▶ [WHAT TO DO]: Retrieve every line of the data holding the word "Articles".

▶ [RECORDS FOR PROCESSING]:
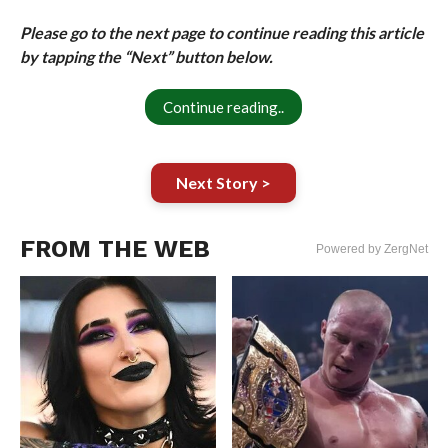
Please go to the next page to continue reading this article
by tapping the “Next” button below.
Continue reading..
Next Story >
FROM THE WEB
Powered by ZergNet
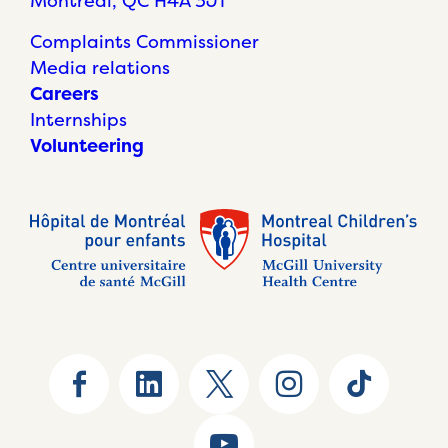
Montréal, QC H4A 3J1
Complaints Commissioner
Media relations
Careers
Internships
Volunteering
* * *
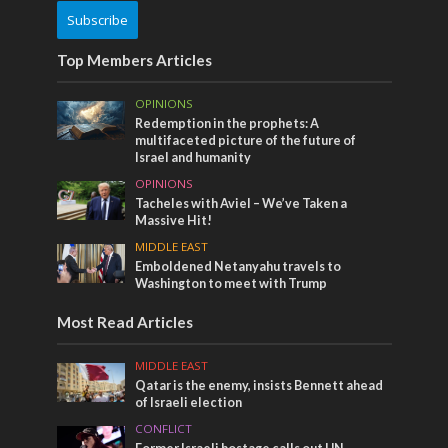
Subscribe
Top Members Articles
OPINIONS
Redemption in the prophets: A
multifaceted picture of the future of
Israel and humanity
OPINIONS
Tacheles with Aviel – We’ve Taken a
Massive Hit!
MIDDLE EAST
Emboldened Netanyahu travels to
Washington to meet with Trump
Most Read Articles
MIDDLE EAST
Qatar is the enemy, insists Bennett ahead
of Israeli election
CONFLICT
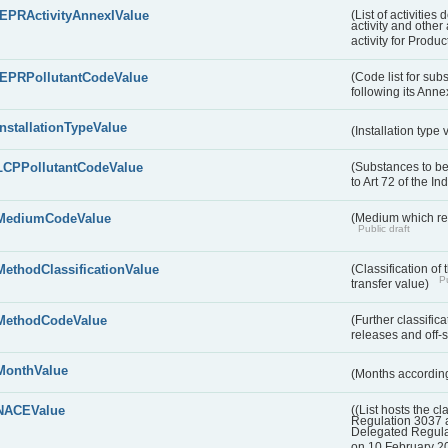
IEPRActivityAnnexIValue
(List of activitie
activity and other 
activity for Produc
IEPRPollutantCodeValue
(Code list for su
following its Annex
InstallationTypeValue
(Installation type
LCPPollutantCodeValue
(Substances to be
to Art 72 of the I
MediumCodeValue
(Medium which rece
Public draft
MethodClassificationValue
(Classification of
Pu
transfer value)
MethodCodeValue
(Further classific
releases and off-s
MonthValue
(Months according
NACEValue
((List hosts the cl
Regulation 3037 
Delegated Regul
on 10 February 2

▶ [ANSWER TO THIS TASK]:
Top Members Articles
Most Read Articles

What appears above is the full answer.